Mylan finalizes $465M settlement over EpiPen billing lawsuit

Mylan Inc. CEO Heather Bresch holds up a sample of the company's two-pack EpiPen as she testifies before the House Oversight and Government Reform Committee last year. The company finalized a $465 million settlement with the Justice Department over allegations it intentionally overbilled Medicaid for the device. File Photo by Mike Theiler/UPI

Aug. 17 (UPI) — Mylan, the drug company that manufactures the anti-allergy injector EpiPen, finalized a $465 million settlement with the federal government stemming from allegations it over-billed Medicaid for the drug.

The Justice Department alleged Mylan violated the False Claims Act by knowingly listing the EpiPen as a generic drug, which is subject to lower rebates under federal law, despite the fact there is no equivalent competitor to lower the price.

In order to prevent states from suffering price gouging by drug companies who own proprietary rights to name-brand drugs, the federal government forces those drug companies to offer a larger rebate for Medicaid recipients. By claiming EpiPens are generic drugs, the company avoided paying the higher rate, prosecutors said.

The Justice Department had filed a civil lawsuit against Mylan, which was resolved by virtue of Thursday’s settlement.

“Mylan misclassified its brand name drug, EpiPen, to profit at the expense of the Medicaid program,” Acting United States Attorney William D. Weinreb said. “Taxpayers rightly expect companies like Mylan that receive payments from taxpayer-funded programs to scrupulously follow the rules. We will continue to protect the integrity of Medicaid and ensure a level playing field for pharmaceutical companies.”

The settlement was announced last year, though it drew criticism from key lawmakers who said the amount was too low. The Department of Health and Human Services said Mylan may have overbilled Medicaid by as much as $1.27 billion for EpiPens.

“The fact that the EpiPen overpayment is so much more than anyone discussed publicly should worry every taxpayer,” Sen. Chuck Grassley, R-Iowa, chairman of the Senate Health Committee, said at a hearing in May.

In addition to the cash, Mylan will also be subject to a five-year “corporate integrity agreement” with the Department of Health and Human Services as part of the settlement. Accordingly, Mylan’s Medicaid billing will be subject to additional scrutiny by the department’s inspector general during that time.
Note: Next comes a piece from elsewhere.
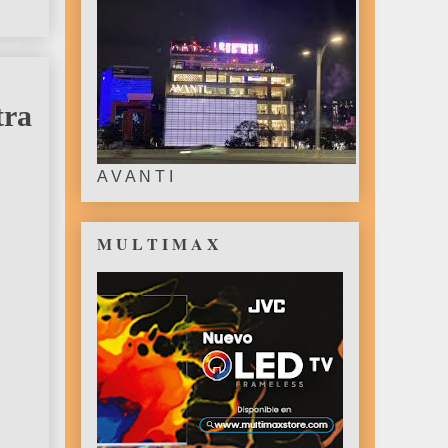
tra
A V A N T I
M U L T I M A X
Mylan CEO Heather Bresch said in a statement Thursday that settling the case was the “right course of action” for the company, and said the company has since released a generic version of the EpiPen that retails for half the cost.

Mylan endured intense public criticism last year when it raised the price of EpiPens from $40 to more than $600 for a two-pack, sparking public outcry and congressional hearings. In response, the company backed down, at first offering rebates for low-income patients, then releasing the generic EpiPen, which was cheaper than the name brand, but still more considerably more expensive than the previous cost for the potentially life-saving device many severe allergy sufferers must carry at all times.